# Problem details:
Take the material below and reproduce, word for word, only the lines from the line with "benefit from filing" through the line with "the American Opportunity Tax Credit.".

-----

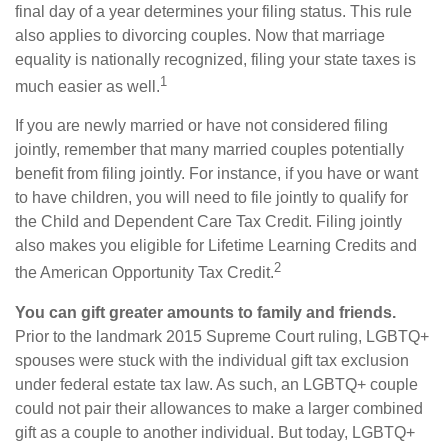
final day of a year determines your filing status. This rule
also applies to divorcing couples. Now that marriage
equality is nationally recognized, filing your state taxes is
1
much easier as well.
If you are newly married or have not considered filing
jointly, remember that many married couples potentially
benefit from filing jointly. For instance, if you have or want
to have children, you will need to file jointly to qualify for
the Child and Dependent Care Tax Credit. Filing jointly
also makes you eligible for Lifetime Learning Credits and
2
the American Opportunity Tax Credit.
You can gift greater amounts to family and friends.
Prior to the landmark 2015 Supreme Court ruling, LGBTQ+
spouses were stuck with the individual gift tax exclusion
under federal estate tax law. As such, an LGBTQ+ couple
could not pair their allowances to make a larger combined
gift as a couple to another individual. But today, LGBTQ+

-----

# Answer to the problem:
benefit from filing jointly. For instance, if you have or want
to have children, you will need to file jointly to qualify for
the Child and Dependent Care Tax Credit. Filing jointly
also makes you eligible for Lifetime Learning Credits and
2
the American Opportunity Tax Credit.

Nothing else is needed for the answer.